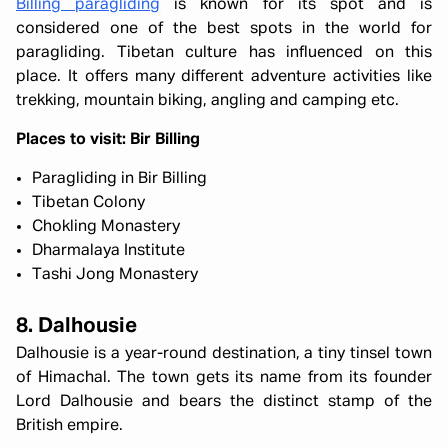
Billing paragliding
is known for its spot and is
considered one of the best spots in the world for
paragliding. Tibetan culture has influenced on this
place. It offers many different adventure activities like
trekking, mountain biking, angling and camping etc.
Places to visit: Bir Billing
Paragliding in Bir Billing
Tibetan Colony
Chokling Monastery
Dharmalaya Institute
Tashi Jong Monastery
8. Dalhousie
Dalhousie is a year-round destination, a tiny tinsel town
of Himachal. The town gets its name from its founder
Lord Dalhousie and bears the distinct stamp of the
British empire.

══════════

What the task asks:
The expected answer is the complete set of entries, copied verbatim, with no pictures.

Task answer:
Billing paragliding
is known for its spot and is
considered one of the best spots in the world for
paragliding. Tibetan culture has influenced on this
place. It offers many different adventure activities like
trekking, mountain biking, angling and camping etc.
Places to visit: Bir Billing
Paragliding in Bir Billing
Tibetan Colony
Chokling Monastery
Dharmalaya Institute
Tashi Jong Monastery
8. Dalhousie
Dalhousie is a year-round destination, a tiny tinsel town
of Himachal. The town gets its name from its founder
Lord Dalhousie and bears the distinct stamp of the
British empire.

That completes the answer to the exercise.